WORK INSTRUCTIONS
Repeat every entry below exactly.
**** DATA EXTRACT ****
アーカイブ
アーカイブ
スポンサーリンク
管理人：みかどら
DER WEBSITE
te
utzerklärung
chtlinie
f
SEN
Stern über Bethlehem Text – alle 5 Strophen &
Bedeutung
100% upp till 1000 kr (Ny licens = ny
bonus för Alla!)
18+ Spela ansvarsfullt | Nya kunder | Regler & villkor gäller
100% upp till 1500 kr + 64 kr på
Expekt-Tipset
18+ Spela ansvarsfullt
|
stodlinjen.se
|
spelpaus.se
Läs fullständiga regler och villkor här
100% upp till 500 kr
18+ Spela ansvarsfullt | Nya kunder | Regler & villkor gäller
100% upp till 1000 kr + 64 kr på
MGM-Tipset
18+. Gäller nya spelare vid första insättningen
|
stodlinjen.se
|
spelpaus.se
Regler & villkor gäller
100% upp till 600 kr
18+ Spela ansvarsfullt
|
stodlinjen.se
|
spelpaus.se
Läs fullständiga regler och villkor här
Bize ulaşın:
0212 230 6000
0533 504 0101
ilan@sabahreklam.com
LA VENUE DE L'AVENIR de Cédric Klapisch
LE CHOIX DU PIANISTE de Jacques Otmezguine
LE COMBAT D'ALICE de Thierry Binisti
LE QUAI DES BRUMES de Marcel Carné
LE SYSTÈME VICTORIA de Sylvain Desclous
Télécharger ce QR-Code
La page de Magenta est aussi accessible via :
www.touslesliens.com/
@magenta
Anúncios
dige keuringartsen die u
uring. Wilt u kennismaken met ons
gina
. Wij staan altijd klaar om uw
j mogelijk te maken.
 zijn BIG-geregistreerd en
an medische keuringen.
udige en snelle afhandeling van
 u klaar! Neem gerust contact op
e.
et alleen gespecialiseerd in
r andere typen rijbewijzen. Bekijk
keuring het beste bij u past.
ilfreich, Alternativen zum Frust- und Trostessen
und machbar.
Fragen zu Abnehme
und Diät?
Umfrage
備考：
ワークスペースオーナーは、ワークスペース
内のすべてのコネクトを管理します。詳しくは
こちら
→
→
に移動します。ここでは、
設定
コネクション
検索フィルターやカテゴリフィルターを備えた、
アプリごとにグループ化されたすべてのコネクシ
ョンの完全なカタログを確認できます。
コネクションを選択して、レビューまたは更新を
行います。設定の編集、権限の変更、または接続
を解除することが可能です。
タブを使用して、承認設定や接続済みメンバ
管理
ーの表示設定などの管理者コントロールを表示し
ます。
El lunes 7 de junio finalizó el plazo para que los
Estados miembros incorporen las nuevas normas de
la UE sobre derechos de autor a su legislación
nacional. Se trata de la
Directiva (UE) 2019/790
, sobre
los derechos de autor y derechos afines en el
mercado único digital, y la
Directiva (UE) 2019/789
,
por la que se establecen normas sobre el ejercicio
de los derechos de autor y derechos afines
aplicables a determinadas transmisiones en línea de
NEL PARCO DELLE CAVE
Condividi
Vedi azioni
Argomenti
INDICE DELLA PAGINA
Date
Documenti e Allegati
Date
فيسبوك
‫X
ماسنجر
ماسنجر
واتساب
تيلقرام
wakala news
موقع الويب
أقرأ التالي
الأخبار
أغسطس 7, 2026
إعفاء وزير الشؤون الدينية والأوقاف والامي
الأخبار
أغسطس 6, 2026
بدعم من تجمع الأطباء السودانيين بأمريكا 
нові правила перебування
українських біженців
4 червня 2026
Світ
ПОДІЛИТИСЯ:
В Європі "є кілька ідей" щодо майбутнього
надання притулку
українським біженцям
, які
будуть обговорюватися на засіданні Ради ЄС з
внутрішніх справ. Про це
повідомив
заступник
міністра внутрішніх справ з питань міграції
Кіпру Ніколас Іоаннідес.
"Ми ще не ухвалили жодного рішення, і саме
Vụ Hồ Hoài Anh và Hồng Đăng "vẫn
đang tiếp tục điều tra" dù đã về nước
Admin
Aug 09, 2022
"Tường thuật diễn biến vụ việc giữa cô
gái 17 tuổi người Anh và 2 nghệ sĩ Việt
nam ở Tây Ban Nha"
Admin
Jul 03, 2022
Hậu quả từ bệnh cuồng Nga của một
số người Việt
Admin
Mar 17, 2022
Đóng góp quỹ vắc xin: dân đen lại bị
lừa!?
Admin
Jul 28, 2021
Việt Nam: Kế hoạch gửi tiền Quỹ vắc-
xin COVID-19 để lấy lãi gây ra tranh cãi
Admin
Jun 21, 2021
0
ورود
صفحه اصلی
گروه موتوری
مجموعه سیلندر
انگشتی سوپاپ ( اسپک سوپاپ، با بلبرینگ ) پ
****
WRITTEN ANSWER
アーカイブ
アーカイブ
スポンサーリンク
管理人：みかどら
DER WEBSITE
te
utzerklärung
chtlinie
f
SEN
Stern über Bethlehem Text – alle 5 Strophen &
Bedeutung
100% upp till 1000 kr (Ny licens = ny
bonus för Alla!)
18+ Spela ansvarsfullt | Nya kunder | Regler & villkor gäller
100% upp till 1500 kr + 64 kr på
Expekt-Tipset
18+ Spela ansvarsfullt
|
stodlinjen.se
|
spelpaus.se
Läs fullständiga regler och villkor här
100% upp till 500 kr
18+ Spela ansvarsfullt | Nya kunder | Regler & villkor gäller
100% upp till 1000 kr + 64 kr på
MGM-Tipset
18+. Gäller nya spelare vid första insättningen
|
stodlinjen.se
|
spelpaus.se
Regler & villkor gäller
100% upp till 600 kr
18+ Spela ansvarsfullt
|
stodlinjen.se
|
spelpaus.se
Läs fullständiga regler och villkor här
Bize ulaşın:
0212 230 6000
0533 504 0101
ilan@sabahreklam.com
LA VENUE DE L'AVENIR de Cédric Klapisch
LE CHOIX DU PIANISTE de Jacques Otmezguine
LE COMBAT D'ALICE de Thierry Binisti
LE QUAI DES BRUMES de Marcel Carné
LE SYSTÈME VICTORIA de Sylvain Desclous
Télécharger ce QR-Code
La page de Magenta est aussi accessible via :
www.touslesliens.com/
@magenta
Anúncios
dige keuringartsen die u
uring. Wilt u kennismaken met ons
gina
. Wij staan altijd klaar om uw
j mogelijk te maken.
 zijn BIG-geregistreerd en
an medische keuringen.
udige en snelle afhandeling van
 u klaar! Neem gerust contact op
e.
et alleen gespecialiseerd in
r andere typen rijbewijzen. Bekijk
keuring het beste bij u past.
ilfreich, Alternativen zum Frust- und Trostessen
und machbar.
Fragen zu Abnehme
und Diät?
Umfrage
備考：
ワークスペースオーナーは、ワークスペース
内のすべてのコネクトを管理します。詳しくは
こちら
→
→
に移動します。ここでは、
設定
コネクション
検索フィルターやカテゴリフィルターを備えた、
アプリごとにグループ化されたすべてのコネクシ
ョンの完全なカタログを確認できます。
コネクションを選択して、レビューまたは更新を
行います。設定の編集、権限の変更、または接続
を解除することが可能です。
タブを使用して、承認設定や接続済みメンバ
管理
ーの表示設定などの管理者コントロールを表示し
ます。
El lunes 7 de junio finalizó el plazo para que los
Estados miembros incorporen las nuevas normas de
la UE sobre derechos de autor a su legislación
nacional. Se trata de la
Directiva (UE) 2019/790
, sobre
los derechos de autor y derechos afines en el
mercado único digital, y la
Directiva (UE) 2019/789
,
por la que se establecen normas sobre el ejercicio
de los derechos de autor y derechos afines
aplicables a determinadas transmisiones en línea de
NEL PARCO DELLE CAVE
Condividi
Vedi azioni
Argomenti
INDICE DELLA PAGINA
Date
Documenti e Allegati
Date
فيسبوك
‫X
ماسنجر
ماسنجر
واتساب
تيلقرام
wakala news
موقع الويب
أقرأ التالي
الأخبار
أغسطس 7, 2026
إعفاء وزير الشؤون الدينية والأوقاف والامي
الأخبار
أغسطس 6, 2026
بدعم من تجمع الأطباء السودانيين بأمريكا 
нові правила перебування
українських біженців
4 червня 2026
Світ
ПОДІЛИТИСЯ:
В Європі "є кілька ідей" щодо майбутнього
надання притулку
українським біженцям
, які
будуть обговорюватися на засіданні Ради ЄС з
внутрішніх справ. Про це
повідомив
заступник
міністра внутрішніх справ з питань міграції
Кіпру Ніколас Іоаннідес.
"Ми ще не ухвалили жодного рішення, і саме
Vụ Hồ Hoài Anh và Hồng Đăng "vẫn
đang tiếp tục điều tra" dù đã về nước
Admin
Aug 09, 2022
"Tường thuật diễn biến vụ việc giữa cô
gái 17 tuổi người Anh và 2 nghệ sĩ Việt
nam ở Tây Ban Nha"
Admin
Jul 03, 2022
Hậu quả từ bệnh cuồng Nga của một
số người Việt
Admin
Mar 17, 2022
Đóng góp quỹ vắc xin: dân đen lại bị
lừa!?
Admin
Jul 28, 2021
Việt Nam: Kế hoạch gửi tiền Quỹ vắc-
xin COVID-19 để lấy lãi gây ra tranh cãi
Admin
Jun 21, 2021
0
ورود
صفحه اصلی
گروه موتوری
مجموعه سیلندر
انگشتی سوپاپ ( اسپک سوپاپ، با بلبرینگ ) پ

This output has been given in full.